Columbia Expansion Approved In NYC

CORRECTION APPENDED

Columbia University has won approval for a $7 billion, 25-year expansion of its Manhattan campus just as Harvard enters the first phase of its even more ambitious plan to enlarge the University’s presence in Allston.

The Columbia plan, approved by the New York City Council last month, offers ammunition to local critics who say that Harvard isn’t doing enough to provide benefits to the Allston community that will be affected by the expansion.

As part of a deal to build a state-of-the-art, four-building science complex in Allston, Harvard has pledged $25 million in benefits to the community. Meanwhile, Columbia’s entire 25-year plan is accompanied by a $150 million community benefits agreement including a new Columbia-assisted public secondary school.

“In the Columbia plan, there is no question of public or private—it is very clearly public space that is much more welcome to use,” said Harry Mattison, a member of the Harvard-Allston Task Force, which was created by Boston Mayor Thomas M. Menino.

In Harvard’s plan, Mattison said, “you put the walls on the outside and keep the nice grassy courtyard for people that are part of really only the Harvard community.”

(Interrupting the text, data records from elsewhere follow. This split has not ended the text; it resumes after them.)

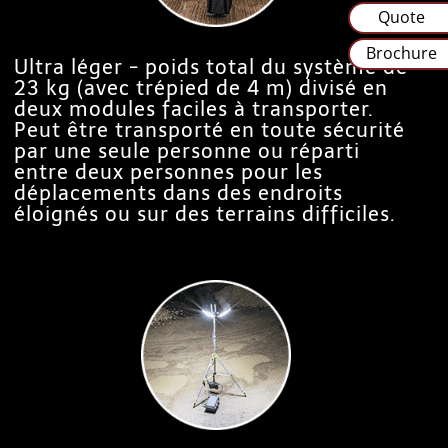
Quote
Brochure
Ultra léger - poids total du système de
23 kg (avec trépied de 4 m) divisé en
deux modules faciles à transporter.
Peut être transporté en toute sécurité
par une seule personne ou réparti
entre deux personnes pour les
déplacements dans des endroits
éloignés ou sur des terrains difficiles.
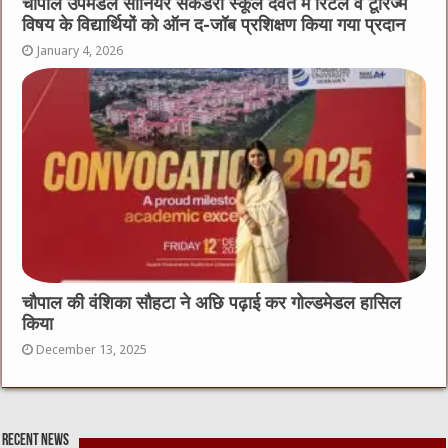
चौपाल उपमंडल सीनियर सेकेंडरी स्कूल देवत में रिटेल व टूरिज्म
विषय के विद्यार्थियों को ऑन द-जॉब प्रशिक्षण किया गया प्रदान
January 4, 2026
चौपाल की वंशिका सौहटा ने अछि पढ़ाई कर गोल्डमेडल हासिल
किया
December 13, 2025
Recent News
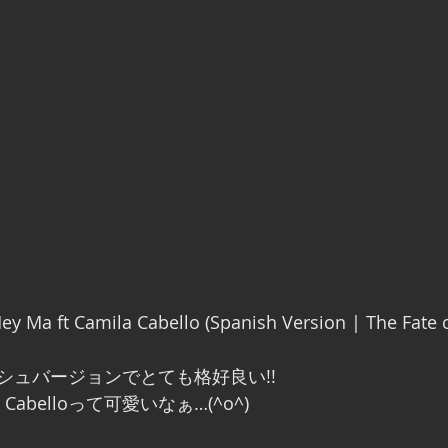
 Hey Ma ft Camila Cabello (Spanish Version | The Fate o
シュバージョンでとても格好良い!!
Cabelloって可愛いなぁ…(^o^)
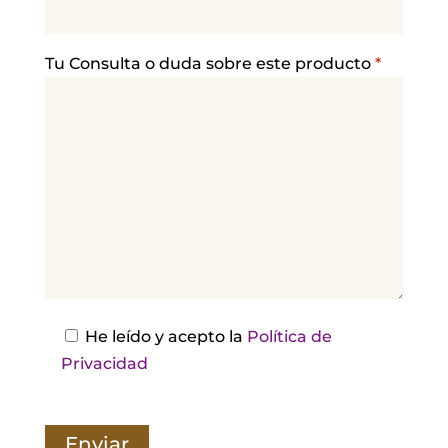
r
f
a
Tu Consulta o duda sobre este producto
*
v
o
r
,
d
e
j
a
e
s
He leído y acepto la
Política de
t
Privacidad
e
c
a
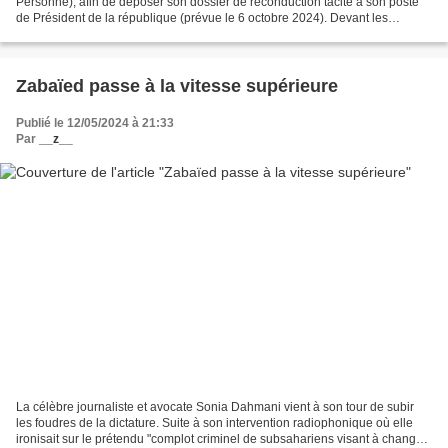
Personne), afin de déposer son dossier de reconduction tacite à son poste
de Président de la république (prévue le 6 octobre 2024). Devant les
caméras, il tenait à porter lui-même...
Zabaïed passe à la vitesse supérieure
Publié le 12/05/2024 à 21:33
Par
__z__
La célèbre journaliste et avocate Sonia Dahmani vient à son tour de subir
les foudres de la dictature. Suite à son intervention radiophonique où elle
ironisait sur le prétendu "complot criminel de subsahariens visant à changer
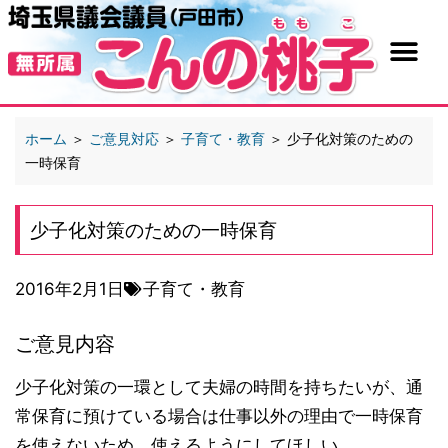
ホーム
＞
ご意見対応
＞
子育て・教育
＞
少子化対策のための
一時保育
少子化対策のための一時保育
2016年2月1日
子育て・教育
ご意見内容
少子化対策の一環として夫婦の時間を持ちたいが、通
常保育に預けている場合は仕事以外の理由で一時保育
を使えないため、使えるようにしてほしい。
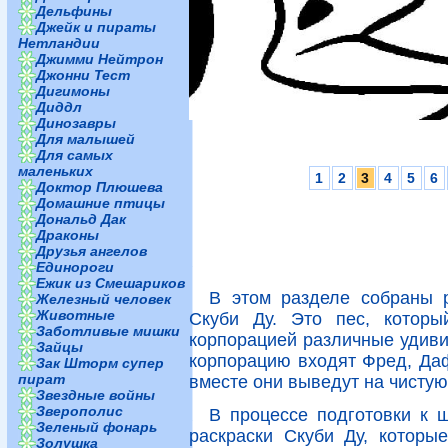
Дельфины
Джейк и пираты
Нетландии
Джимми Нейтрон
Джонни Тест
Дигимоны
Диддл
Динозавры
Для малышей
Для самых
маленьких
1
2
3
4
5
6
Доктор Плюшева
Домашние птицы
Дональд Дак
Драконы
Друзья ангелов
Единороги
Ежик из Смешариков
В этом разделе собраны 
Железный человек
Животные
Скуби Ду. Это пес, которы
Заботливые мишки
корпорацией различные удиви
Зайцы
корпорацию входят Фред, Даф
Зак Шторм супер
пират
вместе они выведут на чистую
Звездные войны
Зверополис
В процессе подготовки к 
Зеленый фонарь
раскраски Скуби Ду, которы
Золушка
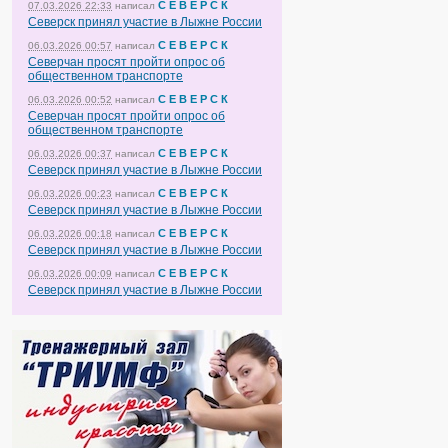
С Е В Е Р С К
07.03.2026 22:33
написал
Северск принял участие в Лыжне России
С Е В Е Р С К
06.03.2026 00:57
написал
Северчан просят пройти опрос об
общественном транспорте
С Е В Е Р С К
06.03.2026 00:52
написал
Северчан просят пройти опрос об
общественном транспорте
С Е В Е Р С К
06.03.2026 00:37
написал
Северск принял участие в Лыжне России
С Е В Е Р С К
06.03.2026 00:23
написал
Северск принял участие в Лыжне России
С Е В Е Р С К
06.03.2026 00:18
написал
Северск принял участие в Лыжне России
С Е В Е Р С К
06.03.2026 00:09
написал
Северск принял участие в Лыжне России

Harvard officials say they are taking the Allston community’s concerns seriously. “There have been more than 70 community meetings both on the master plan and on the first science buildings,” said Lauren Marshall, a Harvard spokeswoman. “All of that discussion and dialogue goes to inform our planning as projects shape.”

Columbia’s project will rezone part of the Manhattanville manufacturing zone in West Harlem into a 17-acre addition to the university’s main campus. Plans call for it to include more than 6.8 million square feet of space for education, research, and cultural facilities.

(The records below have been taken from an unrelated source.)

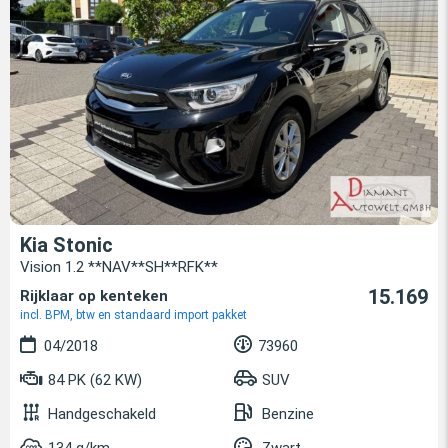
Kia Stonic
Vision 1.2 **NAV**SH**RFK**
15.169
Rijklaar op kenteken
incl. BPM, btw en standaard import pakket
04/2018
73960
84 PK (62 KW)
SUV
Handgeschakeld
Benzine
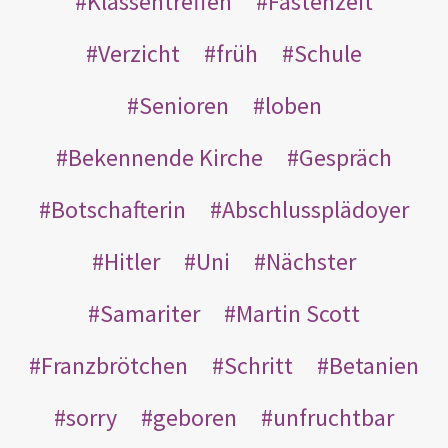
Klassentreffen
Fastenzeit
Verzicht
früh
Schule
Senioren
loben
Bekennende Kirche
Gespräch
Botschafterin
Abschlussplädoyer
Hitler
Uni
Nächster
Samariter
Martin Scott
Franzbrötchen
Schritt
Betanien
sorry
geboren
unfruchtbar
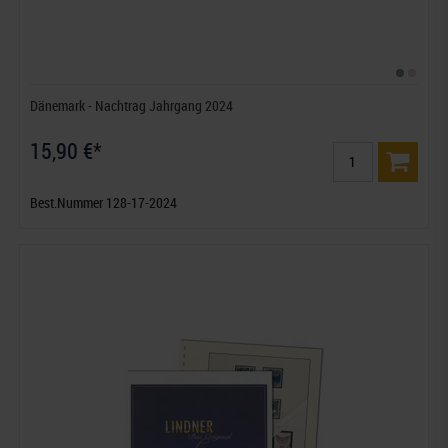
Dänemark - Nachtrag Jahrgang 2024
15,90 €*
Best.Nummer 128-17-2024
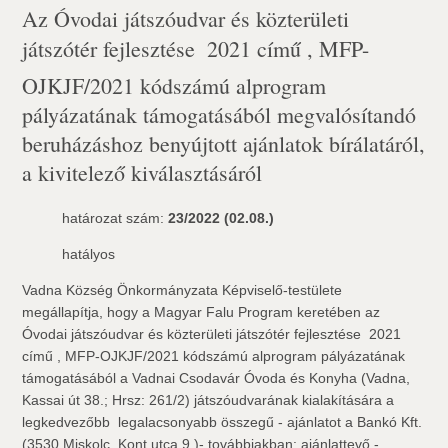
Az Óvodai játszóudvar és közterületi
játszótér fejlesztése  2021 című , MFP-
OJKJF/2021 kódszámú alprogram
pályázatának támogatásából megvalósítandó
beruházáshoz benyújtott ajánlatok bírálatáról,
a kivitelező kiválasztásáról
határozat szám:
23/2022 (02.08.)
hatályos
Vadna Község Önkormányzata Képviselő-testülete
megállapítja, hogy a Magyar Falu Program keretében az
Óvodai játszóudvar és közterületi játszótér fejlesztése  2021
című , MFP-OJKJF/2021 kódszámú alprogram pályázatának
támogatásából a Vadnai Csodavár Óvoda és Konyha (Vadna,
Kassai út 38.; Hrsz: 261/2) játszóudvarának kialakítására a
legkedvezőbb  legalacsonyabb összegű - ajánlatot a Bankó Kft.
(3530 Miskolc, Kont utca 9.)- továbbiakban: ajánlattevő -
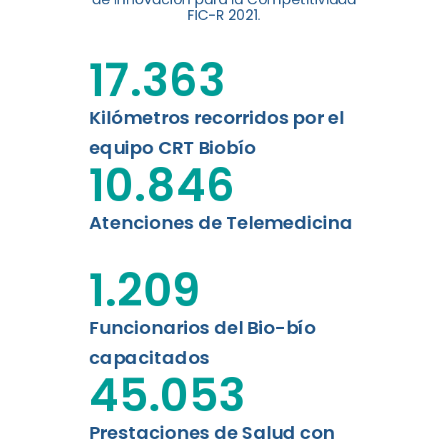
digital a los habitantes...
FIC-R 2021.
Leer más
17.363
Kilómetros recorridos por el
equipo CRT Biobío
10.846
Atenciones de Telemedicina
1.209
Funcionarios del Bio-bío
capacitados
45.053
Prestaciones de Salud con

Harvard’s Allston expansion, by comparison, will cover about 200 acres of Allston. “Universities all over America are now finding they have to plan expansion and growth, particularly in science,” said Kathy A. Spiegelman, Harvard’s chief Allston planner.

Despite its large benefits package, Columbia has also faced opposition from community groups as it lobbied New York for approval of its plan. Columbia says it will not use the power of eminent domain on residential properties but reserves the right to request the state to consider using eminent domain on commercial properties.

Mattison claimed that Columbia is making a more tangible investment in the community than Harvard is in its expansion. He said that the secondary school to be built by Columbia will enroll an equal number of children who live in the community and children whose parents are affiliated with Columbia. [SEE CORRECTION BELOW] He also pointed out that Columbia’s Web site offers an explanation of the expansion in both English and Spanish, while Harvard’s does not. According to a 2007 survey by the Boston Public Health Commission, 8.5 percent of Allston/Brighton residents speak Spanish at home.

—Staff writer Vidya B. Viswanathan can be reached at viswanat@fas.harvard.edu.

CORRECTION: The Jan. 3 news article "Columbia Expansion Approved in NYC" incorrectly stated that Columbia University would build a secondary school that would enroll an equal number of community children and children of Columbia affiliates. In fact, the university has committed to help build a secondary school for math, science, and engineering as part of its expansion into Harlem, but it will not determine which students are admitted.